Paying Inheritance Tax

Estimating how much liability you could leave behind for your loved ones

Usually the ‘executor’ of the will or the ‘administrator’ of the estate pays Inheritance Tax using funds from the estate.

An executor is a person named in the will to deal with the estate – there can be more than one. An administrator is the person who deals with the estate if there’s no will. Trustees are responsible for paying Inheritance Tax on trusts.

Work out if Inheritance Tax is due on an estate
To estimate how much Inheritance Tax you could have to pay, add up the value of all your wealth, subtract your liabilities and the £325,000 nil rate band allowance, and then multiply the remainder by 40%.

If you are married or in a registered civil partnership, add up your combined estates and reduce these by two nil rate band allowances of £325,000 each (£650,000) before applying the 40% rate to estimate your potential liability to Inheritance Tax.

Married couples and registered civil partners are allowed to pass their possessions and assets to each other Inheritance Tax–free, and since October 2007 the surviving partner is now allowed to use both Inheritance Tax–free allowances (providing one wasn’t used at the first death).

Gifts made within the last seven years are not included in the calculations but may be liable to Inheritance Tax on a sliding scale.

The calculation for valuation of your estate is for your general information and use only and is not intended to address your particular requirements.

It should not be relied upon in its entirety and shall not be deemed to be, or constitute, advice. No individual or company should act upon such information without receiving appropriate professional advice after a thorough examination of their particular situation.

If Inheritance Tax is due on the estate, you would need to complete HM Revenue & Customs (HMRC) form IHT400. You may also need to send other forms at the same time.

If no Inheritance Tax is due, you’ll need to complete form IHT205 to tell HMRC that no IHT is due on the estate.
You or your solicitor will need to send the forms with your application for probate (‘grant of representation’). This is called ‘confirmation’ in Scotland.

The grant of representation (confirmation) gives you the right to deal with the estate as the executor or administrator.

Deadline for paying Inheritance Tax
The executor of a will or administrator of an estate usually has to pay Inheritance Tax by the end of the sixth month after the person died. After this, the estate has to pay interest.

You can make early payments before you know what the estate owes.
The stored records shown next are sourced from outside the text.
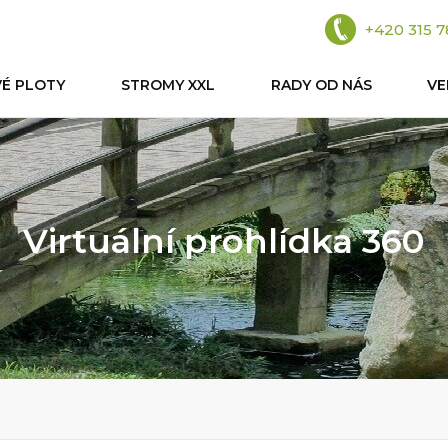
+420 315 7
VÉ PLOTY
STROMY XXL
RADY OD NÁS
V
Virtuální prohlídka 360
Interest isn’t due on this amount.

You can pay Inheritance Tax in instalments over 10 years on things that may take time to sell, for example, property and some types of shares.

There are different deadlines for paying Inheritance Tax on a trust.


Inheritance tax checklist

10 steps to protect your family from a potential Inheritance Tax bill

1. The main ways to avoid Inheritance Tax are to spend your money while you are alive or give it away.

2. Work out how much Inheritance Tax might be due on your estate and regularly review it so you know what potential liability there is.

3. Find out if the rules which took effect from October 2007 which mean that married couples and registered civil partners can now make use of each other’s tax-free allowance without special tax planning apply to you.

4. If you set up special wills to deal with Inheritance Tax, review if they are still relevant.

5. Make full use of any tax-free gifts you can make while you are alive.

6. Put life insurance policies under an appropriate trust.

7. If there’s going to be a big Inheritance Tax bill, think about taking out an insurance policy for your heirs to pay
the bill.

8. Make a will if you don’t have one, otherwise the people you want to inherit may not.

9. Anything you leave to charity is free of Inheritance Tax, so it can be a useful way of reducing your potential Inheritance Tax liability while benefiting a good cause.

10. Never take steps that might leave you struggling for money while you are alive in order to save tax after you’ve died.